Search This Blog

Thursday, October 10, 2019


Surprisingly, not a remake of Disney's "Willie the Operatic Whale."

It's the summer of 1981 and as the Port Harbor windsurfing regatta approaches, the local beach and waterways are terrorized by a huge, voracious Great White shark, so it's up to a horror writer and a grizzled professional shark hunter to handle the man-eating fish. But until they take care of business, their toothy adversary munches a bloody swath through dozens of innocent beachgoers. 

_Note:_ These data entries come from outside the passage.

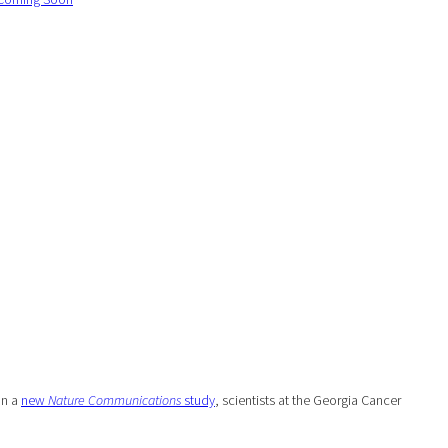
In a
new
Nature Communications
study
, scientists at the Georgia Cancer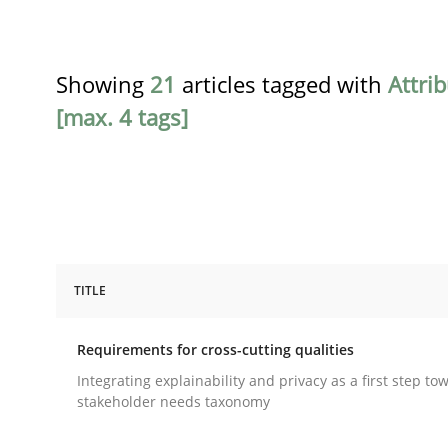
Showing
21
articles tagged with
Attri
[max. 4 tags]
TITLE
Practice
Methods
Requirements for cross-cutting qualities
Requirements for cross-cutting qual
Integrating explainability and privacy as a first step to
stakeholder needs taxonomy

Sound familiar? It sure as hell should, since JAWS has existed for nearly half a century and is a cinema classic that carved the tropes of the shark attack movie genre in stone. There have been other fun shark movies since Spielberg's 1975 mega-blockbuster landmark, but none have yet come close to that study in cinematic storytelling and suspense's perfect encapsulation of the form. That said, while most of the post-JAWS shark flicks bite the big one, there have been a few of note, such as DEEP BLUE SEA (1999), OPEN WATER (2003), and the superlative THE SHALLOWS (2016), and all of those brought something worth sitting through to the table. The majority, however, range for merely mediocre to outright boring and bad, but none of them are as balls-out shameless as Italy's L'ULTIMO SQUALO (THE LAST SHARK), which made it to the U.S. as GREAT WHITE. I distinctly remember seeing ads for it when I was a junior in high school and eagerly wanting to see it, as it didn't make even the slightest attempt at hiding what a complete and utter fucking ripoff it was. Unfortunately, its time in U.S. theaters was cut short by a cease-and-desist order tendered by the makers of JAWS, so I missed it during the theatrical run. It would be just over a decade until I finally got to see the film via a bootleg VHS obtained from Video Search of Miami, and it was worth every moment of the wait.

Just a sample of the film's cornucopia of ludicrous mayhem.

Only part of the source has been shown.